HGM01 Nomenclature Workshop (HGM01-NW)
This is an archived page. The information displayed has not been updated.
HGM01-NW Gene Nomenclature Workshop
"Looking at genes in the draft human sequence"
Thursday April 19, 2001
09:00-12:30
Ochil Room 3
Edinburgh International Conference Centre, Morrison Street.
This nomenclature workshop will take place in Edinburgh as a satellite meeting before HGM 2001 (http://hgm2001.hgu.mrc.ac.uk/contents.htm), in the morning of 19th April.
Introduction
Following the success of the workshop held before the 50th Annual ASHG Meeting, we are holding another small meeting to discuss the human genomic draft sequence and its annotation and interpretation within the various online databases. Participation will be open to all, but we ask that you notify us in advance of your intent to attend.
Program
09:00 Review of ASHG-NW - Hester Wain (HGNC)
09:10 "Genome Annotation with Ensembl" Tim Hubbard (Sanger)
09:30 "Annotating genes at NCBI" Donna Maglott (NCBI)
09:50 Chaired discussion:
Sources of human data - clarity for identification of same sequence
Integrity of gene symbol mapping between databases
Cytogenetic location - verification
Gene families - correct identification of individual members
International Advisory Committee
Confidentiality of gene names and symbols
12:15 Summary - Sue Povey (HGNC)
12:30 Meeting Ends
Funding
There is currently no funding available for expenses for this workshop.
Contact
All enquiries should be sent to:
Dr Hester Wain
HUGO Gene Nomenclature Committee
University College London
Wolfson House
4 Stephenson Way
London, NW1 2HE
UK
Fax: +44 (1) 171 387 3496
Workshop report
This is an archived page. The information displayed has not been updated.
"Looking at genes in the draft human sequence"
Introduction
Registered participants were: Rolf Apweiler, Tom Broad (AgResearch), Elspeth Bruford, Dave Burt (ARKdb), Richard Cammack, Sally Cross (MRC Human Genetics Unit), Matthew Darlison, Ian Dunham (Chromosome 22), Janan Eppig (MGD), Philippe Gautier (MRC Human Genetics Unit), Midori Harris, Tim Hubbard, Ian Jackson, Youla Karavidopoulou, Marie-Paule Lefranc, Ruth Lovering, Michael Lush, Donna Maglott (NCBI), Sue Povey, Connie Talbot (GDB), Hester Wain, Mathew Wright.

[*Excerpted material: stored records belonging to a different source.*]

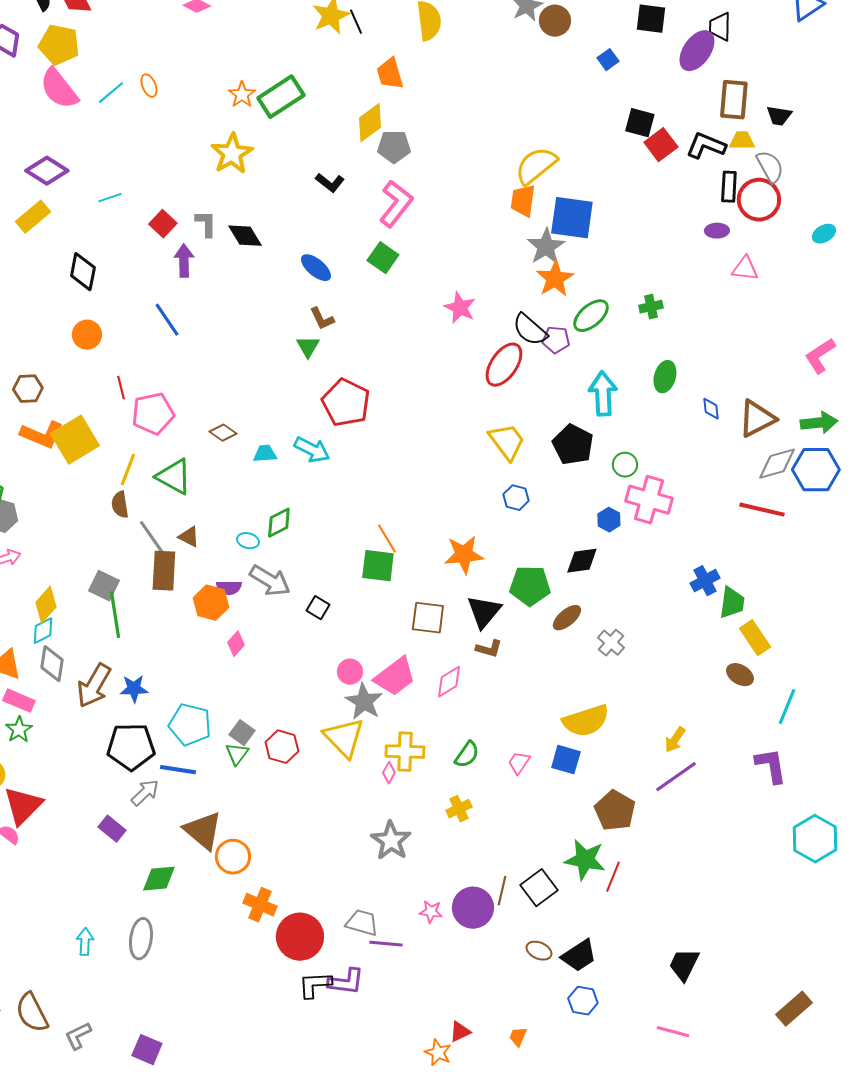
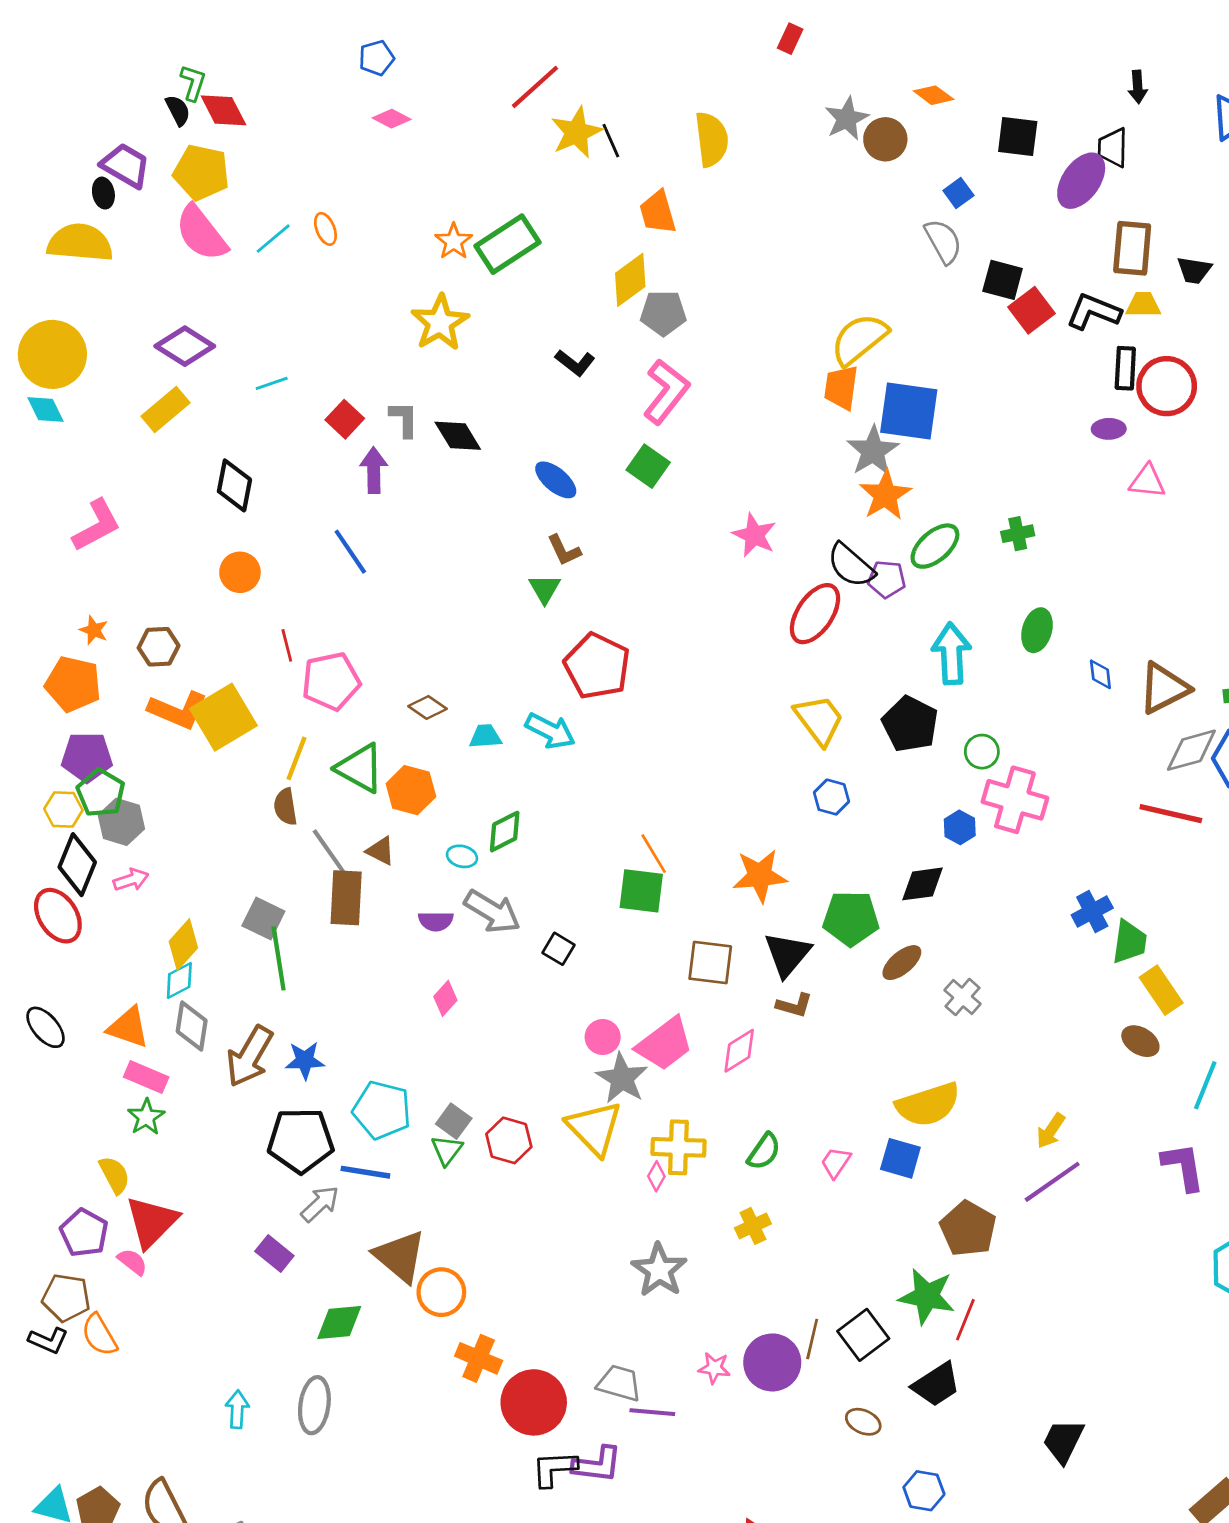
gray semicircle: (770, 167) -> (943, 241), moved
orange hexagon: (211, 603) -> (411, 790), moved
black trapezoid: (579, 956) -> (936, 1385), moved

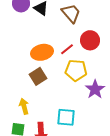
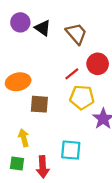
orange ellipse: (42, 52) -> (18, 82), moved
brown square: (38, 76) -> (39, 104), turned 36

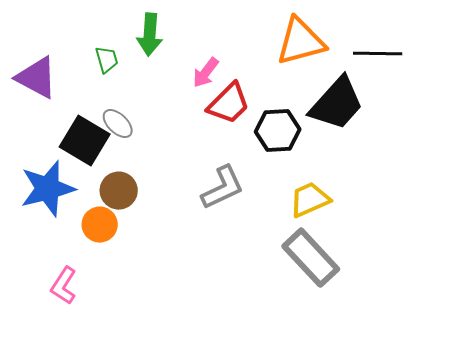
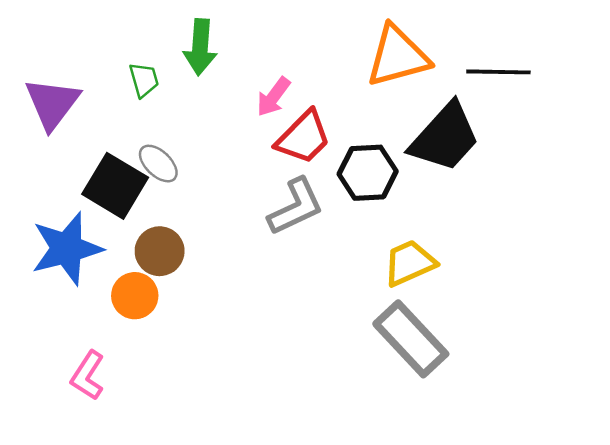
purple triangle: (37, 78) -> (52, 103), turned 39
gray L-shape: (223, 188) -> (296, 207), moved

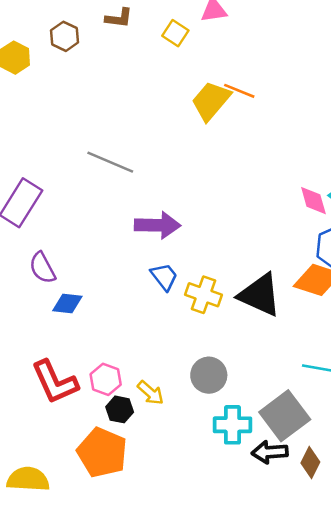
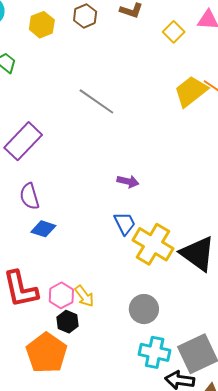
gray line: (110, 162) -> (96, 101), moved
purple arrow: (158, 225) -> (128, 181), size x0.6
yellow cross: (204, 295) -> (153, 244), size x1.4
yellow arrow: (151, 393) -> (84, 296), moved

Hester Wain presented a summary of the last nomenclature workshop held prior to ASHG 2000. This was followed by Tim Hubbard's presentation of "Genome Annotation with Ensembl". Ensembl (https://www.ensembl.org/) consists of genes and genomic features automatically identified using Genscan and Genewise software. Genscan evidence is generated from protein predictions which are compared against protein databases. The genomic sequence used is the "Golden Path" assembled at Santa Cruz (http://genome.cse.ucsc.edu/). Genscan over-predicts by 30-40% but does hit 95% of genes, as calibrated by sequence from 1Mb in the well studied BRCA2 region. Genewise is used to predict exons directly from genomic sequence. EST evidence is not directly used in Ensembl, but may be in the future, as a database of ESTs is being built. Pseudogenes are not currently well represented as the prediction systems are not accurate enough and "find" multiple exons with 1 bp introns. Tim also reported that 1 in 10 predicted pseudogenes may actually be due to sequencing errors. A new promoter prediction algorithm will appear soon.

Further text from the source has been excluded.